**TASK ITEM:** From the records below, pull each line that has "small".

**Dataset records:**
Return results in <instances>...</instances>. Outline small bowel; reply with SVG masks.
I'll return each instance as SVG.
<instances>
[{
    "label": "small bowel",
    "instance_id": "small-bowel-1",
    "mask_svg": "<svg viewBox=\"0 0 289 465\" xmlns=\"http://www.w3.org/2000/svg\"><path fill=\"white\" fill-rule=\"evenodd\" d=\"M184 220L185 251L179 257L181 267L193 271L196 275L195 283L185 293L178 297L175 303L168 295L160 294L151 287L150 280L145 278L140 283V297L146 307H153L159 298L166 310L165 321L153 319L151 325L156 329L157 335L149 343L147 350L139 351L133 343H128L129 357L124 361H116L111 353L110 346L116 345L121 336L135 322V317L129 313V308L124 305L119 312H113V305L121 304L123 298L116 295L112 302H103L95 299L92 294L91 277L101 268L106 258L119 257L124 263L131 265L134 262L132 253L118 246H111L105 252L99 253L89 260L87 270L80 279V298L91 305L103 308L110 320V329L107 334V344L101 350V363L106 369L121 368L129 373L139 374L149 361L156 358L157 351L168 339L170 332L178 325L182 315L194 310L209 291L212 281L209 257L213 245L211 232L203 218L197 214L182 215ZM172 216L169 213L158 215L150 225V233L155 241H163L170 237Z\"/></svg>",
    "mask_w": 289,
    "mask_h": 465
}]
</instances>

**FINISHED TASK:**
Return results in <instances>...</instances>. Outline small bowel; reply with SVG masks.
    "label": "small bowel",
    "instance_id": "small-bowel-1",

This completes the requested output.